Actually I have never done such a thing to a younger one. I feel sorry for them when they see us, the ancient ones, and quake in terror. But I should, by all the knowledge of myself I possess, have retreated so quickly that you could not follow me in the night.
Something in your demeanor charmed me, the manner in which you approached me on the bridge, your young Anglo-Indian brown-skinned body gifted by your true mortal age with such seductive grace. Your very posture seemed to ask of me, without humiliation:
“Pandora, may we speak?”
My mind wandered. Perhaps you knew it. I don’t remember whether I shut you out of my thoughts, and I know that your telepathic abilities are not really very strong. My mind wandered suddenly, perhaps of itself, perhaps at your prodding. I thought of all the things I could tell you, which were so different from the tales of Lestat, and those of Marius through Lestat, and I wanted to warn you, warn you of the ancient vampires of the Far East who would kill you if you went into their territory, simply because you were there.
I wanted to make certain you understood what we all had to accept—the Fount of our immortal vampiric hunger did reside in two beings—Mekare and Maharet—so ancient they are now both horrible to look upon, more than beautiful. And if they destroy themselves we will all die with them.
I wanted to tell you of others who have never known us
as a tribe or known our history, who survived the terrible fire brought down on her children by our Mother Akasha. I wanted to tell you that there were things walking the Earth that look like us but are not of our breed any more than they are human. And I wanted suddenly to take you under my wing.
It must have been your prodding. You stood there, the English gentleman, wearing your decorum more lightly and naturally than any man I’d ever seen. I marveled at your fine clothes, that you’d indulged yourself in a light black cloak of worsted wool, that you had even given yourself the luxury of a gleaming red silk scarf—so unlike you when you were newly made.
Understand, I was not aware the night that Lestat transformed you into a vampire. I didn’t feel that moment.
All the preternatural world shimmered weeks earlier, however, with the knowledge that a mortal had jumped into the body of another mortal; we know these things, as if the stars tell us. One preternatural mind picks up the ripples of this sharp cut in the fabric of the ordinary, then another mind receives the image, and on and on it goes.
David Talbot, the name we all knew from the venerable order of psychic detectives, the Talamasca, had managed to move his entire soul and etheric body—into that of another man.
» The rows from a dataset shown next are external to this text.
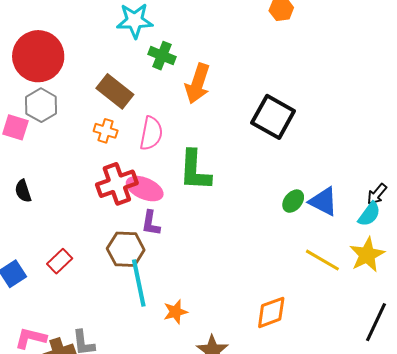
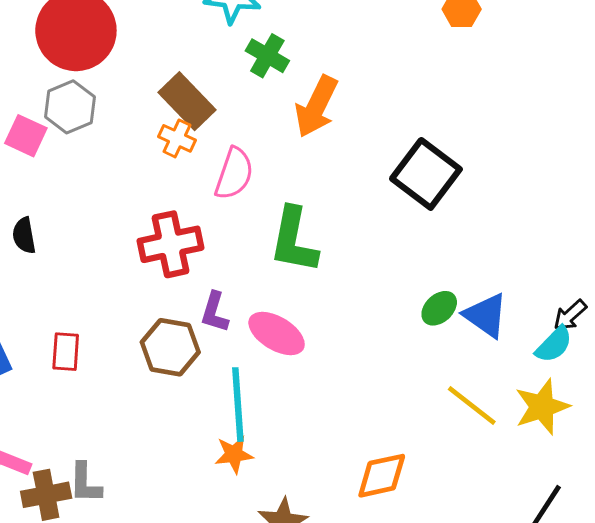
orange cross: (106, 131) -> (177, 138), moved
pink ellipse: (145, 189) -> (277, 333), moved
red rectangle: (60, 261) -> (66, 352), turned -50
cyan line: (139, 283) -> (238, 405), moved

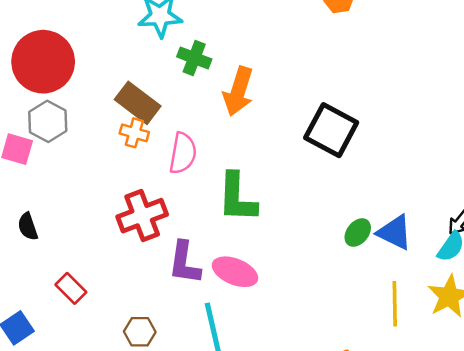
purple L-shape: (215, 312) -> (184, 263), size x1.4
brown hexagon: (170, 347) -> (140, 332), moved, size x0.7
red rectangle: (66, 352) -> (71, 288), moved, turned -40
yellow line: (472, 406) -> (395, 304), turned 60

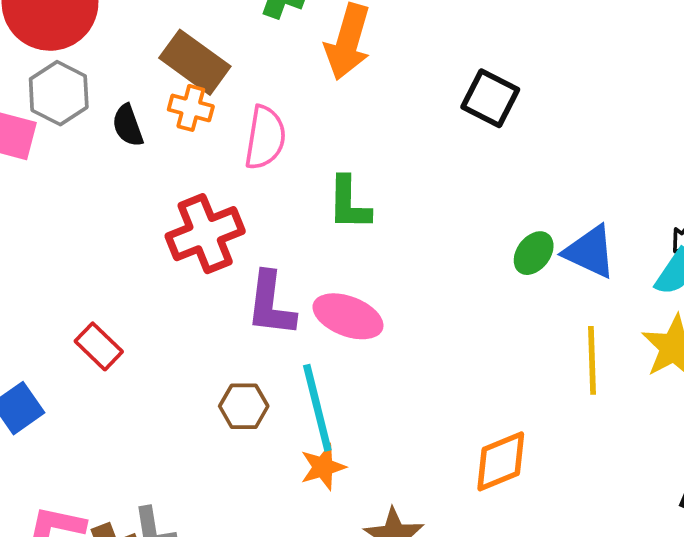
black square: (331, 130) -> (490, 98), size x0.7
green L-shape: (237, 197) -> (349, 203), size x0.7
black semicircle: (28, 227) -> (128, 125), moved
brown hexagon: (140, 332) -> (244, 406), moved

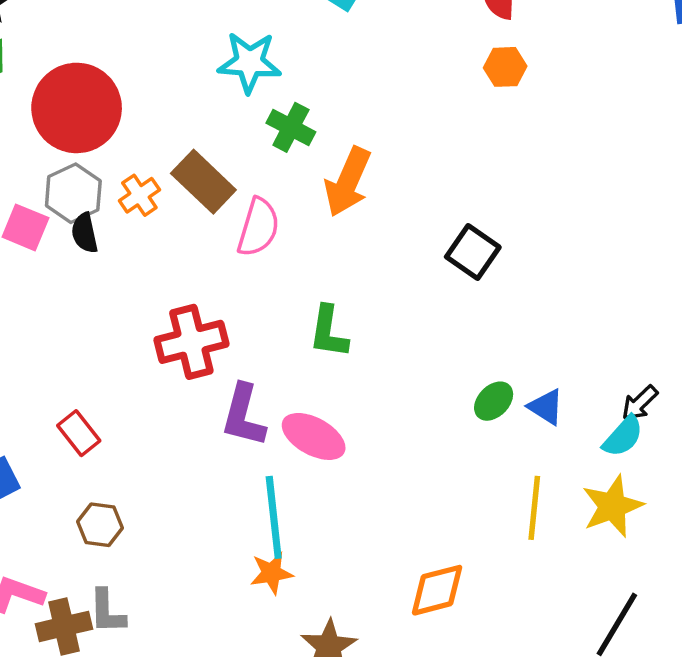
orange cross: (191, 108) -> (139, 195), moved, turned 33
black semicircle: (128, 125) -> (85, 233), moved
pink semicircle: (265, 138) -> (258, 227), moved
blue triangle: (590, 252) -> (546, 407), size x0.7
brown hexagon: (244, 406) -> (100, 525), moved

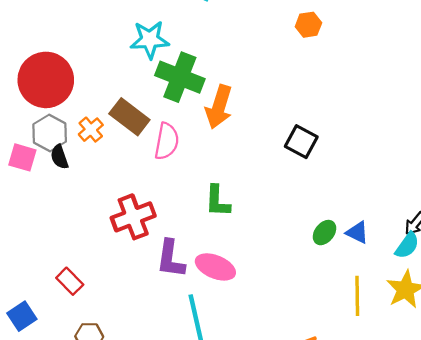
green cross: (291, 127) -> (180, 77), size x1.6

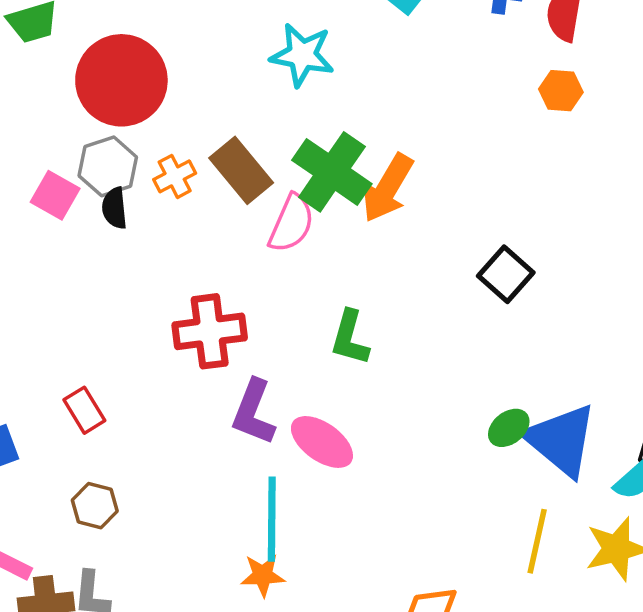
green cross: (180, 77) -> (332, 172), moved
blue triangle: (357, 232) -> (561, 440), size x2.0

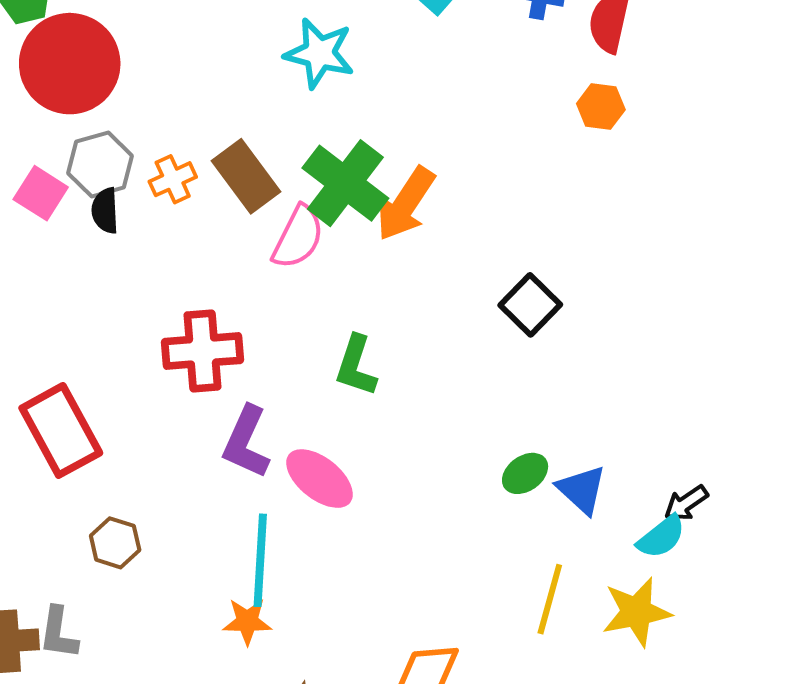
red circle: (121, 80) -> (70, 64), moved
red rectangle: (84, 410) -> (61, 430), size x1.8
blue triangle: (561, 440) -> (582, 490), size x0.6
brown hexagon: (95, 506) -> (115, 543), moved

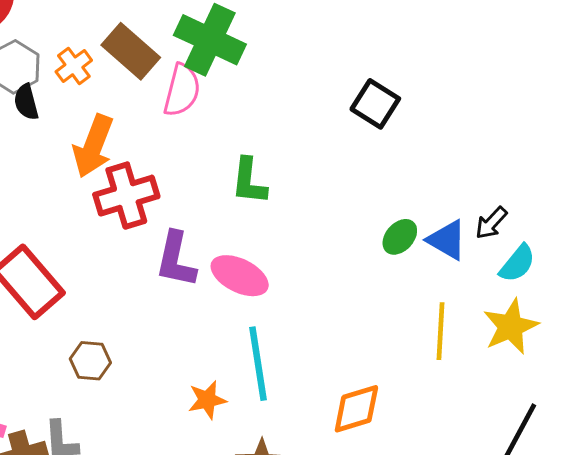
orange arrow: (405, 204) -> (93, 146), moved
black arrow: (686, 503) -> (491, 223), moved
cyan line: (260, 560) -> (258, 364), moved

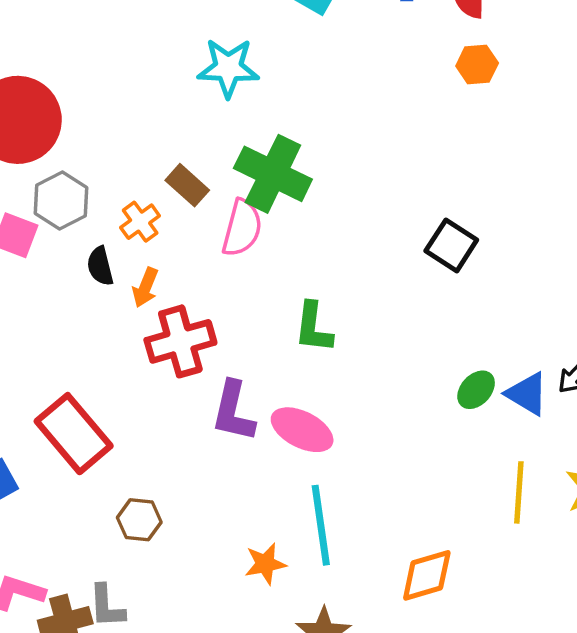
brown rectangle: (131, 51) -> (187, 185), size x0.7
orange cross: (74, 66) -> (140, 222), moved
black semicircle: (26, 102) -> (100, 266), moved
orange arrow: (93, 146) -> (145, 287), size x0.6

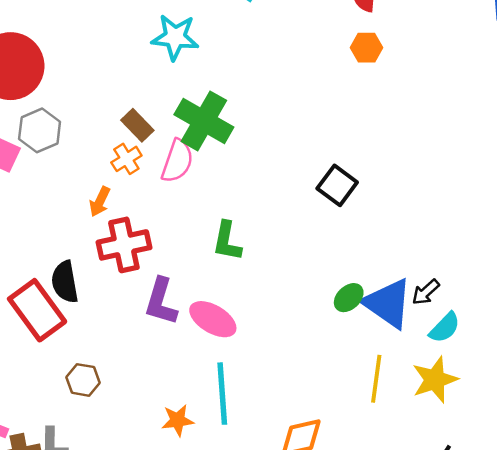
orange cross: (140, 222) -> (126, 159), moved
black semicircle: (100, 266) -> (65, 282), moved, size x1.4
blue triangle: (527, 394) -> (388, 303), size x1.5

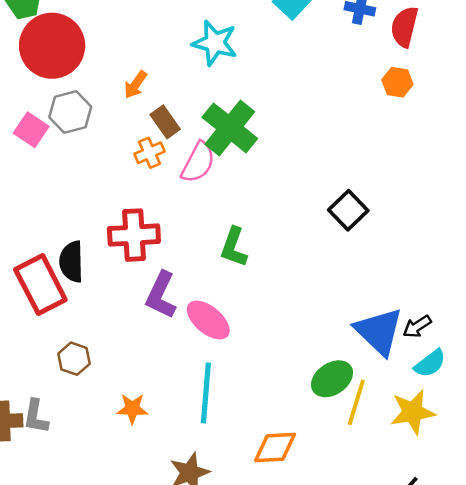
orange arrow: (100, 202) -> (136, 85), moved
green ellipse: (349, 298) -> (332, 379), moved, size x1.4
orange star: (178, 420) -> (132, 409), moved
That body itself was in the possession of a body thief whom you forced from it. And once anchored in the young body, you, with all your scruples and values, all your knowledge of seventy-four years, remained anchored in the young cells.
And so it was David the Reborn, David with the high-gloss India beauty, and raw well-nourished strength of British lineage, that Lestat had made into a vampire, bringing over both body and soul, compounding miracle with the Dark Trick, achieving once more a sin that should stun his contemporaries and his elders.
And this, this was done to you by your best friend!
Welcome to the darkness, David. Welcome to the domain of Shakespeare’s “inconstant moon.”
Bravely you came up the bridge towards me.
“Forgive me, Pandora,” you said so quietly. Flawless British upper-class accent, and the usual beguiling British rhythm that is so seductive it seems to say that “we will all save the world.”